臨床心理士、理学療法士、看護師と一緒に治療方針を話し合う森田診療部長(左から2人目)

腰に局所麻酔をする森田診療部長

 「この患者さんは頸(けい)部の痛みが再発しました。神経ブロックとリハビリテーションに加え、痛みにも過敏なようなのでカウンセリングも行おうと思います。皆さんのお考えを聞かせてください」

 森田が患者の症状を説明し、今後の治療方針についてスタッフに意見を求めた。森田が目指すチーム医療の充実。スタッフがそれぞれの立場から意見を出し合うカンファレンスにもおのずと力が入る。

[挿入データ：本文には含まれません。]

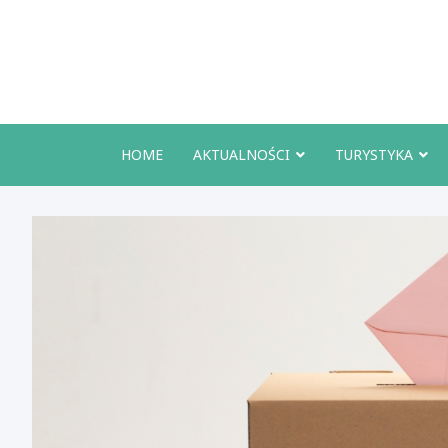
Skip
to
content
HOME
AKTUALNOŚCI
TURYSTYKA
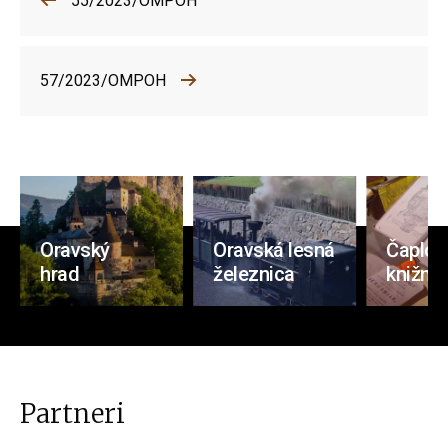
55/2023/OMPOH
57/2023/OMPOH
Oravský
Oravská lesná
Čaplov
hrad
železnica
knižnic
Partneri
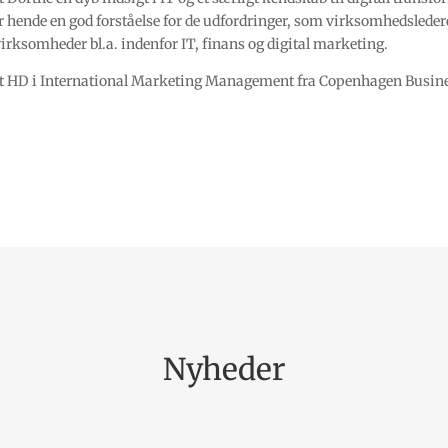
r hende en god forståelse for de udfordringer, som virksomhedsledere 
virksomheder bl.a. indenfor IT, finans og digital marketing.
mt HD i International Marketing Management fra Copenhagen Busine
Nyheder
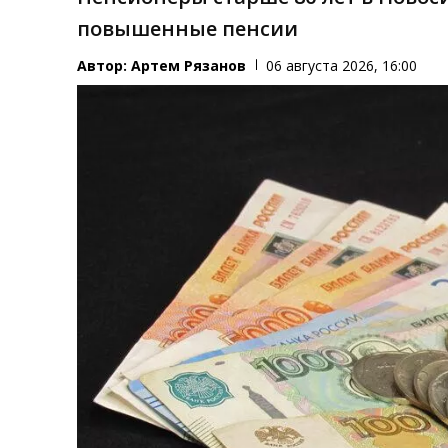
повышенные пенсии
Автор:
Артем Рязанов
06 августа 2026, 16:00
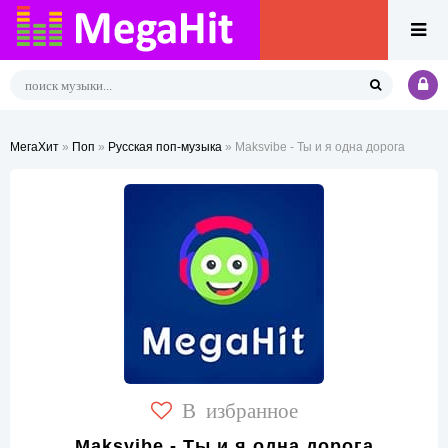
МегаХит
»
Поп
»
Русская поп-музыка
» Maksvibe - Ты и я одна дорога
В избранное
Maksvibe - Ты и я одна дорога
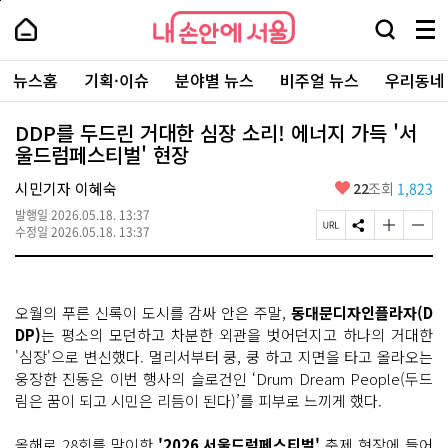
본
페
내
문
이
내
손
검
메
바
지
손
안
색
뉴
로
상
안
주
에
창
전
가
단
에
뉴스홈
기획·이슈
분야별 뉴스
비주얼 뉴스
우리동네
요
서
열
체
기
으
서
서
울
기
보
로
울
비
기
이
-
DDP를 두드린 거대한 심장 소리! 에너지 가득 '서
스
동
서
울드럼페스티벌' 현장
바
울
로
시
가
좋
시민기자 이혜숙
22
조회
1,823
대
기
아
표
발행일
2026.05.18. 13:37
요
소
페
S
글
글
수정일
2026.05.18. 13:37
통
이
N
자
자
포
지
S
크
크
털
U
공
기
기
R
유
크
작
오월의 푸른 신록이 도시를 감싸 안은 주말,
동대문디자인플라자(D
L
하
게
게
복
기
변
변
DP)
는 평소의 모던하고 차분한 외관을 벗어던지고 하나의 거대한
사
경
경
'심장'으로 변신했다. 멀리서부터 쿵, 쿵 하고 지면을 타고 올라오는
하
하
웅장한 진동은 이번 행사의 슬로건인 ‘Drum Dream People(두드
기
기
림은 꿈이 되고 시민은 리듬이 된다)’를 피부로 느끼게 했다.
올해로 28회를 맞이한
'2026 서울드럼페스티벌'
축제 현장에 들어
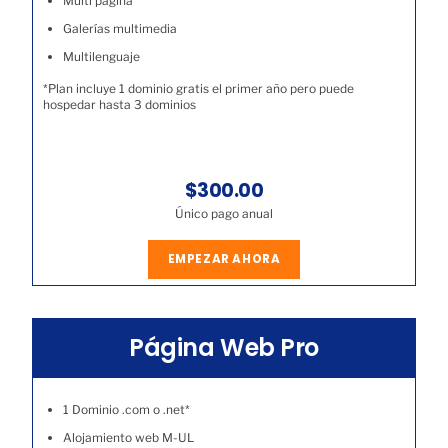
Multi página
Galerías multimedia
Multilenguaje
*Plan incluye 1 dominio gratis el primer año pero puede
hospedar hasta 3 dominios
$300.00
Único pago anual
EMPEZAR AHORA
Página Web Pro
1 Dominio .com o .net*
Alojamiento web M-UL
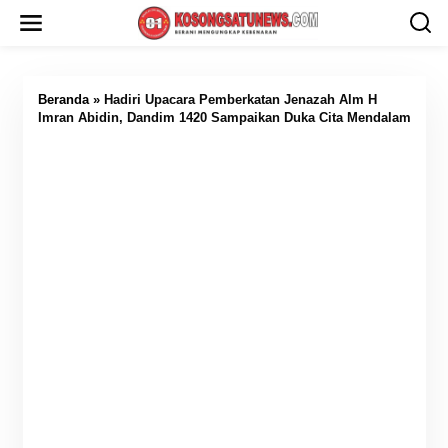
L
e
w
a
t
i
Beranda
»
Hadiri Upacara Pemberkatan Jenazah Alm H
k
Imran Abidin, Dandim 1420 Sampaikan Duka Cita Mendalam
e
k
o
n
t
e
n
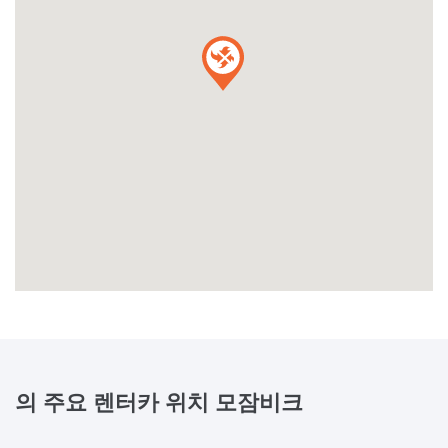
의 주요 렌터카 위치
모잠비크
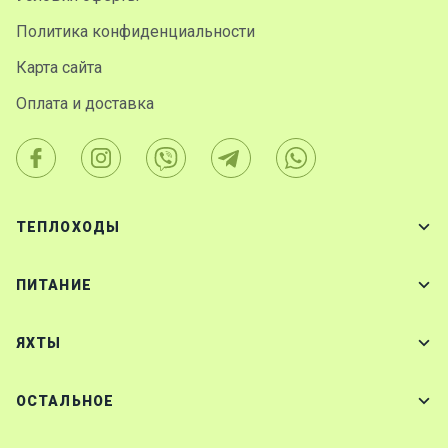
Политика конфиденциальности
Карта сайта
Оплата и доставка
ТЕПЛОХОДЫ
ПИТАНИЕ
ЯХТЫ
ОСТАЛЬНОЕ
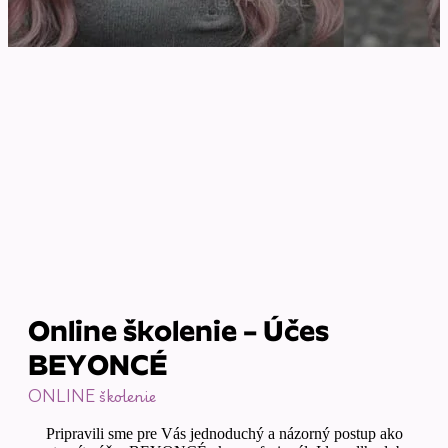
Online školenie – Účes
BEYONCÉ
ONLINE školenie
Pripravili sme pre Vás jednoduchý a názorný postup ako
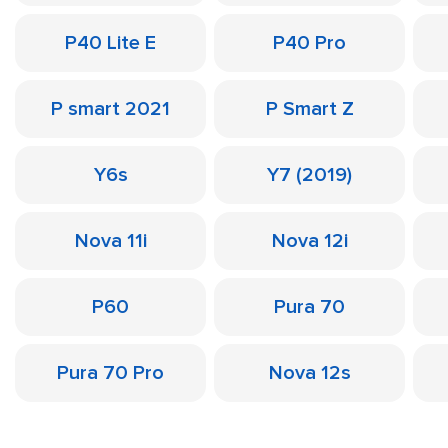
P40 Lite E
P40 Pro
P smart 2021
P Smart Z
Y6s
Y7 (2019)
Nova 11i
Nova 12i
P60
Pura 70
Pura 70 Pro
Nova 12s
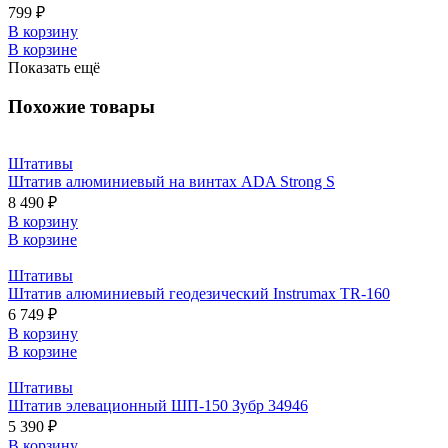
799 ₽
В корзину
В корзине
Показать ещё
Похожие товары
Штативы
Штатив алюминиевый на винтах ADA Strong S
8 490 ₽
В корзину
В корзине
Штативы
Штатив алюминиевый геодезический Instrumax TR-160
6 749 ₽
В корзину
В корзине
Штативы
Штатив элевационный ШП-150 Зубр 34946
5 390 ₽
В корзину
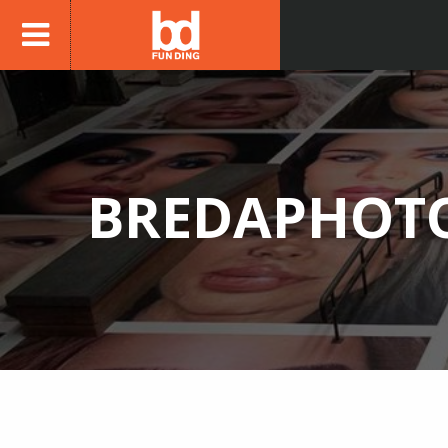
BREDAPHOT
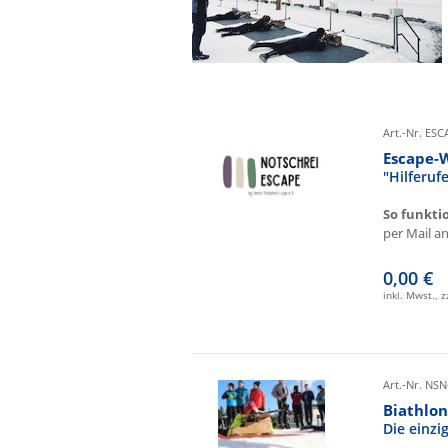
Art.-Nr. ES
Escape-
"Hilferu
So funkti
per Mail an 
0,00 €
inkl. Mwst., 
Art.-Nr. NSN
Biathlon
Die einz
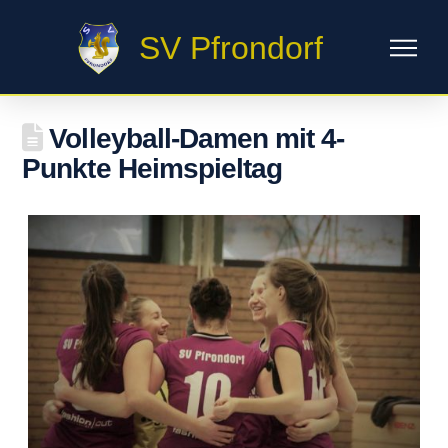
SV Pfrondorf
Volleyball-Damen mit 4-
Punkte Heimspieltag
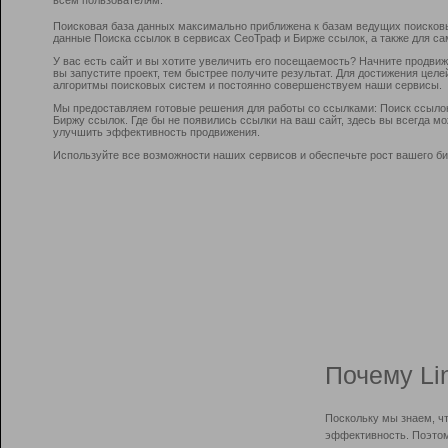
Поисковая база данных максимально приближена к базам ведущих поисков
данные Поиска ссылок в сервисах СеоТраф и Бирже ссылок, а также для са
У вас есть сайт и вы хотите увеличить его посещаемость? Начните продви
вы запустите проект, тем быстрее получите результат. Для достижения цел
алгоритмы поисковых систем и постоянно совершенствуем наши сервисы.
Мы предоставляем готовые решения для работы со ссылками: Поиск ссыло
Биржу ссылок. Где бы не появились ссылки на ваш сайт, здесь вы всегда 
улучшить эффективность продвижения.
Используйте все возможности наших сервисов и обеспечьте рост вашего би
Почему Li
Поскольку мы знаем, ч
эффективность. Поэтом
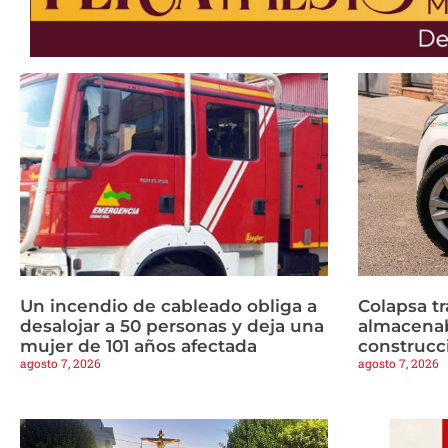
Un incendio de cableado obliga a
Colapsa t
desalojar a 50 personas y deja una
almacenab
mujer de 101 años afectada
construcc
agosto 7, 2026
agosto 7, 2026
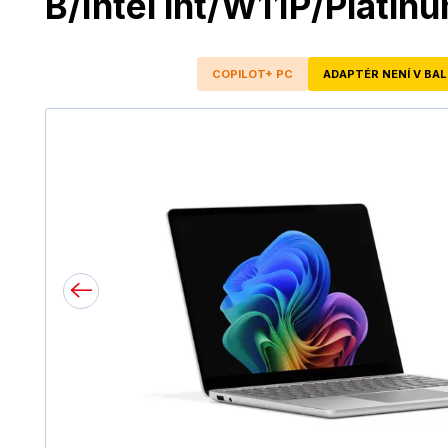
B/Intel int/W11P/Platin
COPILOT+ PC
ADAPTÉR NENÍ V BAL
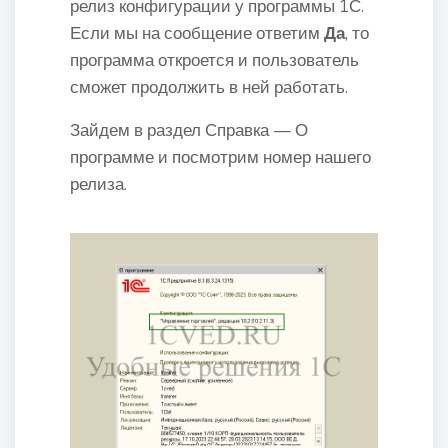
релиз конфигурации у программы 1С.
Если мы на сообщение ответим
Да
, то
программа откроется и пользователь
сможет продолжить в ней работать.
Зайдем в раздел Справка — О
программе и посмотрим номер нашего
релиза.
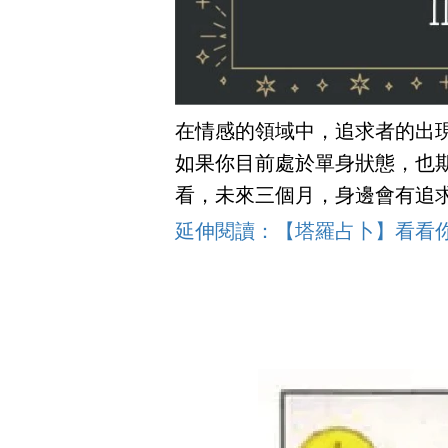
在情感的領域中，追求者的出
如果你目前處於單身狀態，也
看，未來三個月，身邊會有追
延伸閱讀：【塔羅占卜】看看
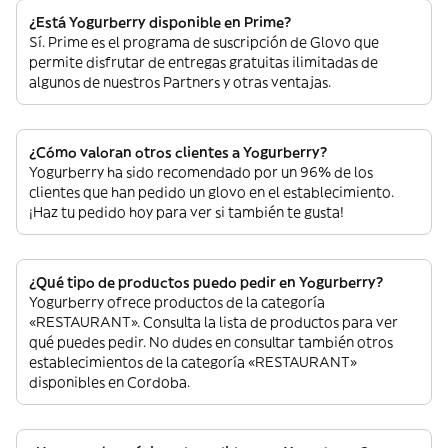
¿Está Yogurberry disponible en Prime?
Sí. Prime es el programa de suscripción de Glovo que
permite disfrutar de entregas gratuitas ilimitadas de
algunos de nuestros Partners y otras ventajas.
¿Cómo valoran otros clientes a Yogurberry?
Yogurberry ha sido recomendado por un 96% de los
clientes que han pedido un glovo en el establecimiento.
¡Haz tu pedido hoy para ver si también te gusta!
¿Qué tipo de productos puedo pedir en Yogurberry?
Yogurberry ofrece productos de la categoría
«RESTAURANT». Consulta la lista de productos para ver
qué puedes pedir. No dudes en consultar también otros
establecimientos de la categoría «RESTAURANT»
disponibles en Cordoba.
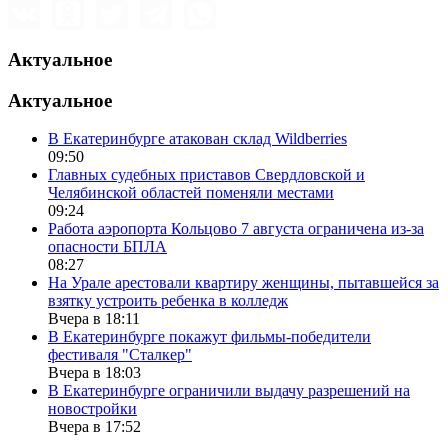
Актуальное
Актуальное
В Екатеринбурге атакован склад Wildberries
09:50
Главных судебных приставов Свердловской и
Челябинской областей поменяли местами
09:24
Работа аэропорта Кольцово 7 августа ограничена из-за
опасности БПЛА
08:27
На Урале арестовали квартиру женщины, пытавшейся за
взятку устроить ребенка в колледж
Вчера в 18:11
В Екатеринбурге покажут фильмы-победители
фестиваля "Сталкер"
Вчера в 18:03
В Екатеринбурге ограничили выдачу разрешений на
новостройки
Вчера в 17:52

 椎間板ヘルニア、変形性脊椎症、脊柱管狭窄(きょうさく)症、関節痛、座骨神経痛、帯状疱疹(ほうしん)、三叉(さんさ)神経痛、がんに伴う痛みなど幅広い疾患に伴う痛みを対象に、2012年11月に開設されたペインクリニック内科は、リハビリと心理療法(カウンセリングや認知行動療法など)を組み合わせた治療を行っている。他院にはない大きな特長だ。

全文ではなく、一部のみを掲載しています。